Choose proptest when execution economics or harness architecture matter more than the last ounce of stateful elegance. If you want the fastest edit-run loop, a pure-Rust dependency with no sidecar, stored regression seeds, and a state-machine API that explicitly separates model from SUT, Proptest is the better day-to-day engineering choice. That is why it's recommended for inner-loop CI work even while crediting Hegel for stronger stateful coverage.

The most useful general rule I can extract from porcupine-rust is this: proptest is strongest when generation is a specification artefact; Hegel is strongest when generation is part of the execution semantics of the property itself. That is why both libraries look equally capable on overlap-window generators, yet Hegel pulls ahead once the history is allowed to evolve under a live scheduler with per-prefix assertions. It is also why proptest remains the saner choice for fast, stable, repository-wide coverage over law-like properties.

The right conclusion, then, is not that one library wins. The right conclusion is that porcupine-rust exposes two different testing geometries.
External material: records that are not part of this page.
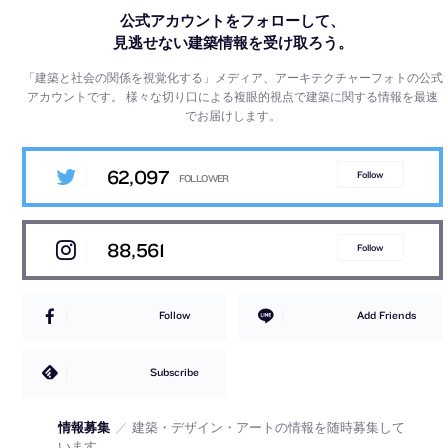
公式アカウントをフォローして、
見逃せない建築情報を受け取ろう。
「建築と社会の関係を視覚化する」メディア、アーキテクチャーフォトの公式
アカウントです。
様々な切り口による複眼的視点で建築に関する情報を最速
でお届けします。
62,097
Follow
88,561
Follow
Follow
Add Friends
Subscribe
情報募集
／
建築・デザイン・アートの情報を随時募集して
います。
For finished-history algebra, typed generator combinators, and cheap CI repetition, proptest is superb. For incremental history construction, stateful linearizability prefixes, and rule bodies whose random choices must remain entangled with current model state, Hegel is the more expressive instrument. In a repository that checks linearizability, partition independence, and nondeterministic model behaviour, appreciating the power of both is not compromise; it is architectural honesty.